El girasol, por su parte, tendrá un esquema de reducción semestral. La alícuota actual del 4,5% descenderá a 4,25% en el primer semestre de 2027 y a 4% en el segundo. Durante 2028, se aplicará una reducción de 0,5 puntos por semestre, culminando en un 3% al final del año. Además, se ha confirmado que los subproductos como la harina y el aceite también se beneficiarán de reducciones proporcionales, lo que es significativo dado que estos son algunos de los principales productos de exportación del país.

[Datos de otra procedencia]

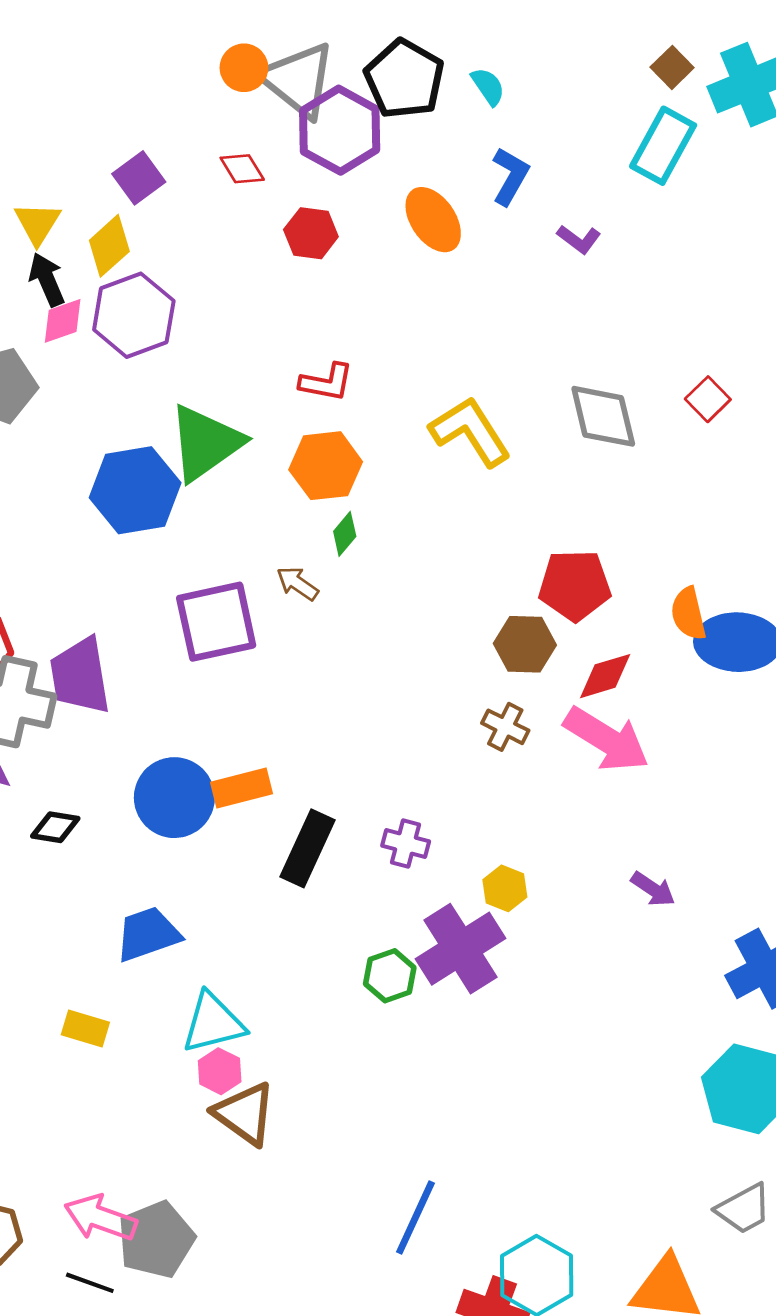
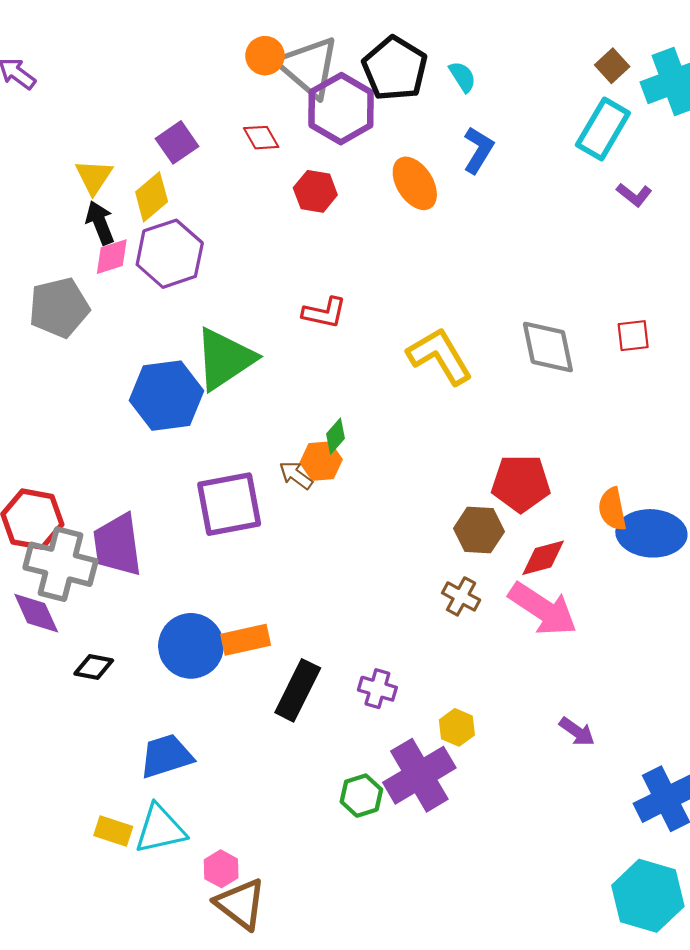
purple L-shape: (579, 239) -> (634, 195), moved
red square: (708, 399) -> (633, 336), turned 36
orange hexagon: (326, 466) -> (321, 461), moved, size x0.7
cyan triangle: (213, 1023) -> (160, 829), moved

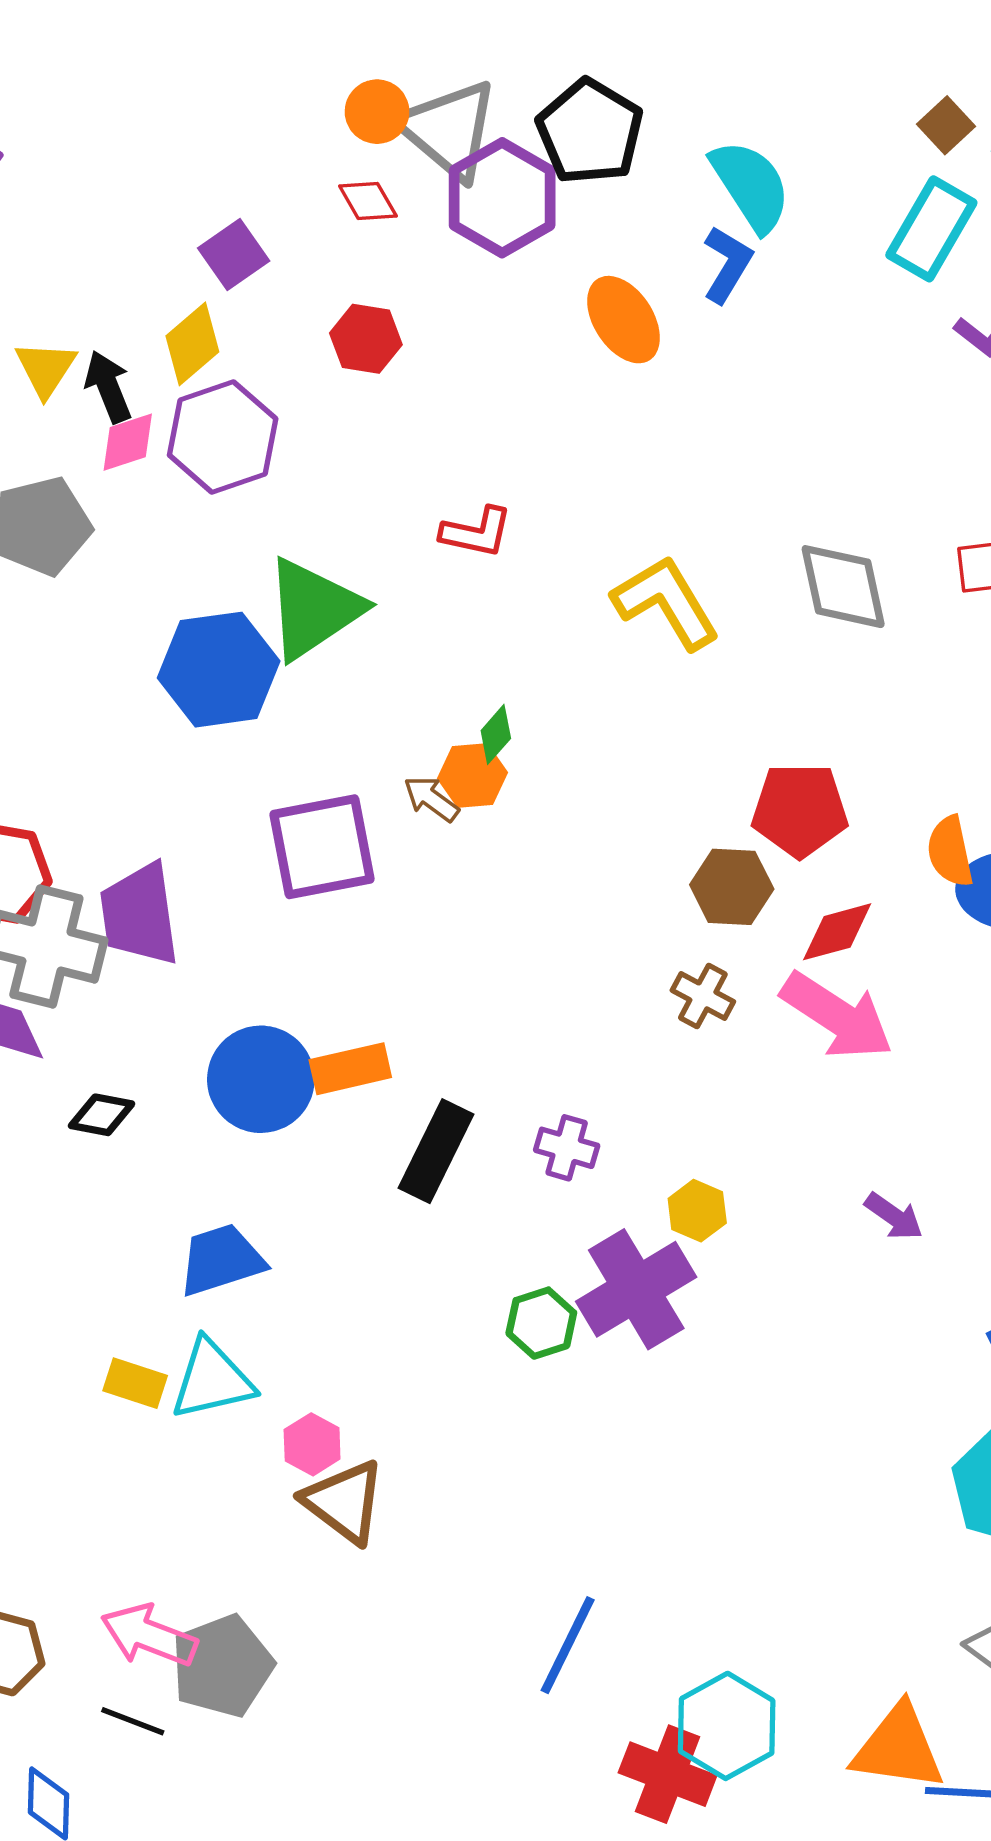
cyan semicircle: (462, 77) -> (751, 186), moved, size x1.8
red diamond: (261, 138) -> (368, 201), moved
yellow triangle: (94, 177) -> (46, 369), moved
red hexagon: (315, 191) -> (366, 339), moved

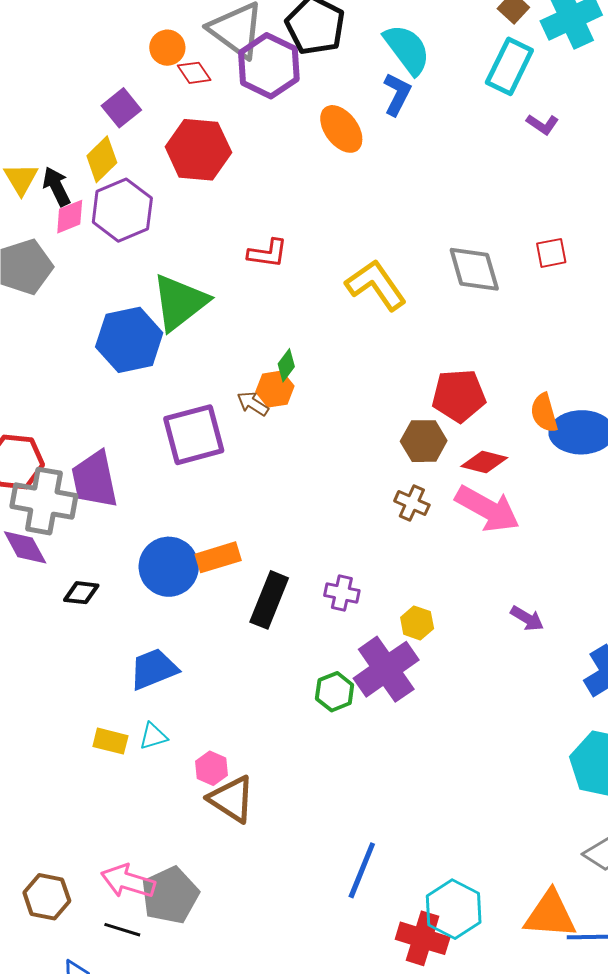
orange circle: (377, 112) -> (167, 48), moved
red hexagon: (366, 339) -> (198, 150), size x1.6
red diamond: (837, 932) -> (484, 462), turned 33
cyan triangle: (212, 1380) -> (153, 736), size x0.6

Esta política de reducción de retenciones busca incentivar la producción agrícola en Argentina, un país que depende en gran medida de sus exportaciones agropecuarias. En un contexto donde la inflación y la presión fiscal son preocupaciones constantes, el Gobierno parece estar buscando formas de estimular el sector agrícola, que ha sido históricamente un pilar de la economía argentina. La reducción de impuestos podría llevar a un aumento en la producción y, por ende, en las exportaciones, lo que podría tener un efecto positivo en la balanza comercial del país.

A futuro, los inversores deberán monitorear cómo estas medidas impactan en la producción agrícola y en la recaudación fiscal. La implementación efectiva de estas reducciones será crucial para evaluar si realmente se logra el objetivo de aumentar la competitividad de los productos argentinos en el mercado internacional. Eventos como la cosecha de 2027 y las decisiones políticas relacionadas con la agricultura en el contexto de la economía global serán determinantes para el éxito de esta estrategia.